■ **Exercise objective**: A verbatim copy of all the data is required, minus any images.

■ **Data to examine**:

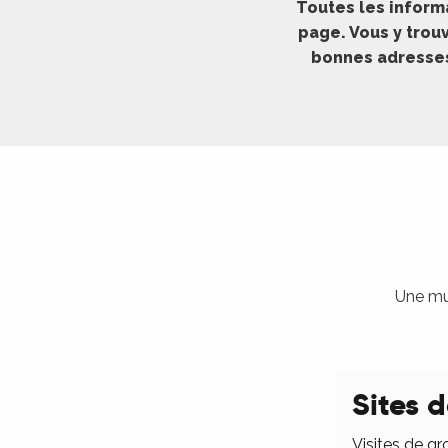
Toutes les inform
ches,
page. Vous y trouv
 et
bonnes adresses 
car
ues
a
ents
es
ents
es
ités
Une mul
ames
piste
Sites d
 faire
Visites de gr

■ **Written response**:
Toutes les inform
ches,
page. Vous y trouv
 et
bonnes adresses 
car
ues
a
ents
es
ents
es
ités
Une mul
ames
piste
Sites d
 faire
Visites de gr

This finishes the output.